Many schools on Thursday reported that they were struggling to keep classes open due a “crisis” in substitution cover linked to high rates of sick leave or teachers being forced to self-isolate due to the virus.
School managers have warned that shortages are growing even more acute following a new definition of what constitutes close contacts.
One school – Scoil Eoin Báiste in Nobber, Co Meath – is the latest primary school to report that it has been forced to ask its third and fourth classes to remain at home due to a lack of substitution cover.
Many others say they are struggling and are “plugging gaps” by using special education teachers and students.
Some secondary schools also said they had come close to sending year groups home on Thursday.
One post-primary school had more than a dozen teachers out and managed to remain open by using canteens and other large rooms.
Teachers' Union of Ireland general secretary Michael Gillespie said some schools may be forced to keep exam year groups in school and send others home in extreme circumstances.
“It will be up to individual schools to figure how how to stay open, but it could mean prioritising who stays in schools. As things stand, some schools are struggling to provide a service,” he said.
Sharp Dáil exchanges
Meanwhile, the Labour Party has claimed that the shortage of substitute teachers means the school system is on the "brink of collapse".
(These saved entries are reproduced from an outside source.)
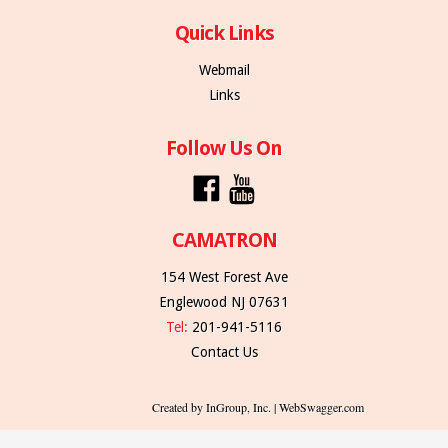
Quick Links
Webmail
Links
Follow Us On
CAMATRON
154 West Forest Ave
Englewood NJ 07631
Tel:
201-941-5116
Contact Us
Created by InGroup, Inc. | WebSwagger.com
Speaking in the Dáil, the party’s education spokesman Aodhán Ó Ríordáin said there was huge confusion over new close contact rules and said the rollout of antigen testing was too slow.
However, Green Party leader Eamon Ryan said he believed the education system will remain open thanks to measures being taken to boost teacher supply,
They include availing of teachers who are out of work, on career breaks or students training to become teachers.